The first bearing, the first impeller, and the second bearing are disposed in this order along the longitudinal direction of the rotation shaft.
Turbo machine. It further comprises a second impeller fixed to the rotating shaft,
The turbo machine according to claim 1, wherein the first bearing, the first impeller, the second impeller, and the second bearing are disposed in this order along the longitudinal direction of the rotation shaft.   The surface of the second impeller, which receives a relatively lower pressure by the working fluid when the rotation shaft rotates, is a surface that receives a relatively higher pressure by the working fluid when the rotation shaft rotates. The turbo machine according to claim 2, wherein the second bearing is also close to the second bearing.   The surface of the second impeller, which receives a relatively higher pressure by the working fluid when the rotation shaft rotates, is a surface that receives a relatively lower pressure by the working fluid when the rotation shaft rotates. The turbo machine according to claim 2, wherein the second bearing is also close to the second bearing.   The inclination angle of the first support surface with respect to the central axis of the tapered hole formed by the first support surface is larger than the inclination angle of the first tapered portion with respect to the central axis of the rotation axis.

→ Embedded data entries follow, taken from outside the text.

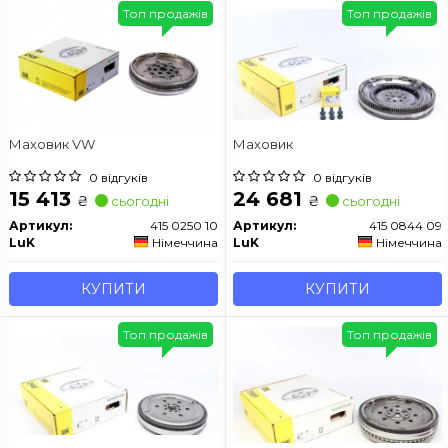
Топ продажів
Топ продажів
Маховик VW
Маховик
0 відгуків
0 відгуків
15 413
24 681
₴
₴
сьогодні
сьогодні
Артикул:
415 0250 10
Артикул:
415 0844 09
LuK
Німеччина
LuK
Німеччина
КУПИТИ
КУПИТИ
Топ продажів
Топ продажів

The turbo machine according to any one of the items.   The turbo machine according to any one of claims 1 to 5, wherein the first bearing has a first supply hole and supplies a lubricant to the first support surface via the first supply hole.   The first supply hole is provided at a position closer to an end where the diameter of the first tapered portion is the smallest than an end where the diameter of the first tapered portion is the largest. Turbo machine.   The turbo machine according to claim 6, wherein the first bearing comprises a first porous member forming all or part of the first support surface. The rotation axis extends in the direction of gravity,
The surface of the first impeller that receives a relatively lower pressure by the working fluid when the rotating shaft rotates is a surface that receives a relatively higher pressure by the working fluid when the rotating shaft rotates. The turbo machine according to any one of claims 1 to 8, wherein the turbo machine is also located upward in the direction of gravity. The rotating shaft has a second tapered portion having a diameter increasing toward the first impeller at a position corresponding to the second bearing,
The turbomachine according to any one of claims 1 to 9, wherein the second bearing has a second support surface whose diameter increases toward the first impeller to support the second tapered portion. .   The turbo according to claim 10, wherein the inclination angle of the second support surface with respect to the central axis of the tapered hole formed by the second support surface is larger than the inclination angle of the second tapered portion with respect to the central axis of the rotation axis. machine.   The turbo machine according to claim 10, wherein the second bearing has a second supply hole and supplies a lubricant to the second support surface via the second supply hole.   The second supply hole according to claim 12, wherein the second supply hole is provided at a position closer to the end at which the diameter of the second tapered portion is the smallest than the end at which the diameter of the second tapered portion is the largest. Turbo machine.   The turbo machine according to claim 12, wherein the second bearing comprises a second porous member forming all or part of the second support surface.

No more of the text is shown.